2.3 TECHNICAL PRACTICES

Intel shall not include any Artificial Performance Impairment in any
Intel
product or require any Third Party to include an Artificial Performance
Impairment in the Third Partys product. As used in this Section 2.3,

Artificial
Performance

Impairment means an affirmative engineering or design action
by Intel (but not a failure to act) that (i) degrades the performance or
operation of a Specified AMD product, (ii) is not a consequence of an
Intel
Product Benefit and (iii) is made intentionally to degrade the
performance or
operation of a Specified AMD Product. For purposes of this Section 2.3, Product
Benefit shall mean any benefit, advantage, or improvement in terms
of
performance, operation, price, cost, manufacturability, reliability,
compatibility, or ability to operate or enhance the operation of another
product.

http://download.intel.com/pressroom/legal/AMD_settlement_agreement.pdf

Removing SSE3 optimizations is not a failure to act but would be seen as a design action reducing 3rd-party performance, so I'm really hoping this was done to reduce library size rather than to give Intel an unfair advantage, as this would mistakenly hurt your own IPP customers. Intel already has the performance crown regardless, so please bring optimized code paths for weaker SSE2/SSE3 processors in the non-beta release.

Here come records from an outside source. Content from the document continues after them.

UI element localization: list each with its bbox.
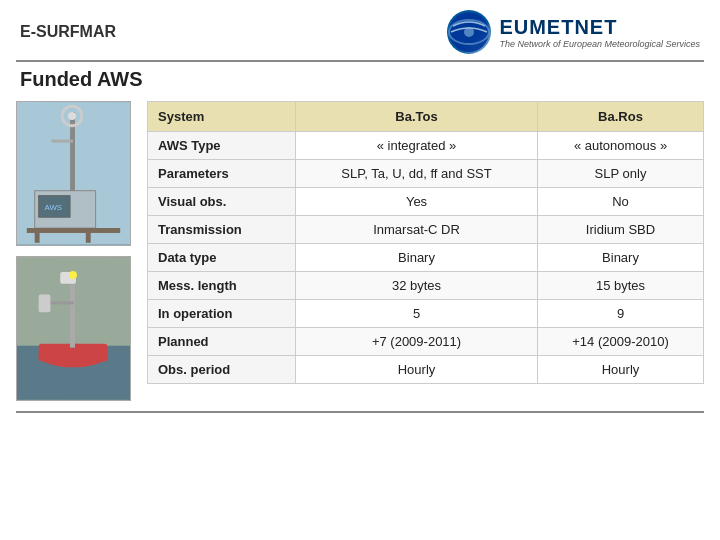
svg-rect-11 xyxy=(27,228,120,233)
row-baros: +14 (2009-2010) xyxy=(538,328,704,356)
table-row: Planned+7 (2009-2011)+14 (2009-2010) xyxy=(148,328,704,356)
row-label: Planned xyxy=(148,328,296,356)
logo-text: EUMETNET The Network of European Meteoro… xyxy=(499,16,700,49)
row-baros: No xyxy=(538,188,704,216)
page-header: E-SURFMAR EUMETNET The Network of Europe… xyxy=(0,0,720,60)
comparison-table: System Ba.Tos Ba.Ros AWS Type« integrate… xyxy=(147,101,704,384)
row-label: Transmission xyxy=(148,216,296,244)
row-batos: « integrated » xyxy=(296,132,538,160)
table-row: Visual obs.YesNo xyxy=(148,188,704,216)
svg-rect-13 xyxy=(86,233,91,243)
eumetnet-name: EUMETNET xyxy=(499,16,700,39)
svg-point-22 xyxy=(69,271,77,279)
svg-rect-7 xyxy=(51,140,73,143)
row-baros: « autonomous » xyxy=(538,132,704,160)
page-title: E-SURFMAR xyxy=(20,23,116,41)
row-batos: +7 (2009-2011) xyxy=(296,328,538,356)
row-label: Data type xyxy=(148,244,296,272)
row-baros: 15 bytes xyxy=(538,272,704,300)
col-header-system: System xyxy=(148,102,296,132)
row-baros: Binary xyxy=(538,244,704,272)
row-batos: Yes xyxy=(296,188,538,216)
table-row: ParametersSLP, Ta, U, dd, ff and SSTSLP … xyxy=(148,160,704,188)
row-batos: 5 xyxy=(296,300,538,328)
row-label: AWS Type xyxy=(148,132,296,160)
section-title-bar: Funded AWS xyxy=(16,60,704,91)
content-area: AWS xyxy=(0,101,720,401)
svg-rect-18 xyxy=(70,277,75,348)
table-container: System Ba.Tos Ba.Ros AWS Type« integrate… xyxy=(147,101,704,384)
svg-rect-21 xyxy=(39,295,51,313)
eumetnet-logo-circle xyxy=(447,10,491,54)
table-row: Obs. periodHourlyHourly xyxy=(148,356,704,384)
table-row: AWS Type« integrated »« autonomous » xyxy=(148,132,704,160)
station-image-1: AWS xyxy=(16,101,131,246)
row-baros: 9 xyxy=(538,300,704,328)
svg-text:AWS: AWS xyxy=(45,203,63,212)
section-title: Funded AWS xyxy=(16,68,704,91)
row-label: Visual obs. xyxy=(148,188,296,216)
table-row: TransmissionInmarsat-C DRIridium SBD xyxy=(148,216,704,244)
row-label: Obs. period xyxy=(148,356,296,384)
station-image-2 xyxy=(16,256,131,401)
row-batos: SLP, Ta, U, dd, ff and SST xyxy=(296,160,538,188)
row-label: Mess. length xyxy=(148,272,296,300)
svg-rect-20 xyxy=(46,301,74,304)
table-row: Mess. length32 bytes15 bytes xyxy=(148,272,704,300)
row-batos: 32 bytes xyxy=(296,272,538,300)
svg-rect-12 xyxy=(35,233,40,243)
table-row: In operation59 xyxy=(148,300,704,328)
row-batos: Inmarsat-C DR xyxy=(296,216,538,244)
svg-point-6 xyxy=(68,112,76,120)
row-baros: SLP only xyxy=(538,160,704,188)
row-baros: Iridium SBD xyxy=(538,216,704,244)
col-header-batos: Ba.Tos xyxy=(296,102,538,132)
logo-area: EUMETNET The Network of European Meteoro… xyxy=(447,10,700,54)
table-row: Data typeBinaryBinary xyxy=(148,244,704,272)
row-label: In operation xyxy=(148,300,296,328)
row-batos: Hourly xyxy=(296,356,538,384)
bottom-divider xyxy=(16,411,704,413)
row-baros: Hourly xyxy=(538,356,704,384)
eumetnet-subtitle: The Network of European Meteorological S… xyxy=(499,39,700,49)
table-header-row: System Ba.Tos Ba.Ros xyxy=(148,102,704,132)
col-header-baros: Ba.Ros xyxy=(538,102,704,132)
images-column: AWS xyxy=(16,101,131,401)
row-batos: Binary xyxy=(296,244,538,272)
row-label: Parameters xyxy=(148,160,296,188)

P.S.: I don't work for AMD. I am just a 3rd-party engineer with no CPU bias whatsoever, as IPP should be.

Wow, sneaky! I think not providing those optimizations would fall under the category of "failure to act" since they're not actively checking to see if they're running on an AMD and turning stuff off. They're degrading performance on their own processors as well. IANAL however. If I'm interpreting this correctly, it also sounds like there will be a performance hit if you're using MS's compiler since I don't think it injects SSE instructions for anything other than doing division. I could be wrong though. Dirty, dirty, dirty.

If this goes through and we measure a performance hit on those platforms, I doubt we'll move from 6.1 to 7.0. If we do, we'll at least try to limit our usage of IPP to the bare minimum.

-Mark

Intel does not sell SSE3processors anymore. I do not think there is any legal obligation to support end-of-lifed products for any company. Otherwise we just will not be able to deliver new technologies like Westmere or AVX processors (which is coming soon).

The functionality you are looking for still be available in IPP 6.1 product.

By the way, the performance oriented customers migrating to the newest platforms. I personally would not considerthosewho use old or even end of lifed platforms as performance oriented customers. If they do not care about performance why anyone else should do?

Regards,
Vladimir

Hello Jonathan,

Yes, you can still use your 6.1 product, even if you purchase the 7.0 product. Once you have purchased the product there is no expiration on your use of that product to build and distribute applications. The expiration of a development license impacts your ability to get access to upgrades and prior versions of the product from our download site, and your access to premier support; a development license expiration does not impact your ability to build or distribute products based on old versions of the library.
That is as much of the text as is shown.